Scientists didn’t know why Enceladus is the brightest world in the solar system, or how it related to its E ring. Cassini found that both the fresh coating on its surface, and icy material in the E ring originate from vents connected to a global subsurface saltwater ocean that might host hydrothermal vents.
Complex organic molecules have been discovered in the plumes. The data transmitted back to Earth by the Cassini Saturn orbiter, which ended its service above the ringed world on Sept. 16, 2017.
But Fifer and colleagues found that the plumes aren’t chemically the same as the ocean from which they erupt at 800 miles an hour; the eruption process itself changes their composition, providing an “imperfect window” to the composition of Enceladus’s global ocean. The plume composition and ocean composition could be much different. That, they find, is due to plume fractionation, or the separation of gases, which preferentially allows some components of the plume to erupt while others are left behind.

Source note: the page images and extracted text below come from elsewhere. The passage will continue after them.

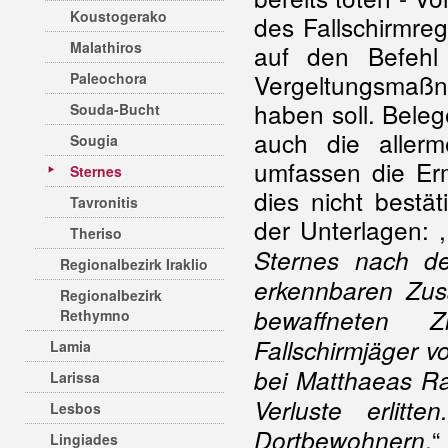
Koustogerako
des Fallschirmre
Malathiros
auf den Befehl
Vergeltungsmaß
Paleochora
haben soll. Belege
Souda-Bucht
auch die aller
Sougia
umfassen die Erm
Sternes
dies nicht bestä
Tavronitis
der Unterlagen: ,
Theriso
Sternes nach d
Regionalbezirk Iraklio
erkennbaren Zu
Regionalbezirk
bewaffneten Z
Rethymno
Fallschirmjäger v
Lamia
bei Matthaeas Ra
Larissa
Verluste erlit
Lesbos
.“
Dortbewohnern
Lingiades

This in mind, the team returned to data from the Cassini mission with a computer simulation that accounts for the effects of fractionation, to get a clearer idea of the composition of Enceladus’s inner ocean’s. They found “significant differences” between Enceladus’s plume and ocean chemistry. Previous interpretations, they found, underestimate the presence of hydrogen, methane and carbon dioxide in the ocean.
“Unexplainable” –Cassini Mission’s Amazing Discovery in the Plumes of Enceladus
“It’s better to find high gas concentrations than none at all,” said Fifer. “It seems unlikely that life would evolve to consume this chemical free lunch if the gases were not abundant in the ocean.”
Those high levels of carbon dioxide also imply a lower and more Earthlike pH level in the ocean of Enceladus than previous studies have shown. This bodes well for possible life, too, Fifer said.
“Although there are exceptions, most life on Earth functions best living in or consuming water with near-neutral pH, so similar conditions on Enceladus could be encouraging,” he said. “And they make it much easier to compare this strange ocean world to an environment that is more familiar.”
There could be high concentrations of ammonium as well, which is also a potential fuel for life. And though the high concentrations of gases might indicate a lack of living organisms to consume it all, Fifer said, that does not necessarily mean Enceladus is devoid of life. It might mean microbes just aren’t abundant enough to consume all the available chemical energy.
The researchers can use the gas concentrations to determine an upper limit for certain types of possible life that could exist in the icy ocean of Enceladus. In other words, Fifer said: “Given that there’s so much free lunch available, what’s the greatest amount that life could be eating to still leave behind the amount we see? How much life would that support?”
Thanks to Cassini, he said, we know about Enceladus’ ocean and the types of gases, salts and organic compounds that are present there. Studying how the plume composition changes as well as its age can teach us yet more about this ocean and everything in it.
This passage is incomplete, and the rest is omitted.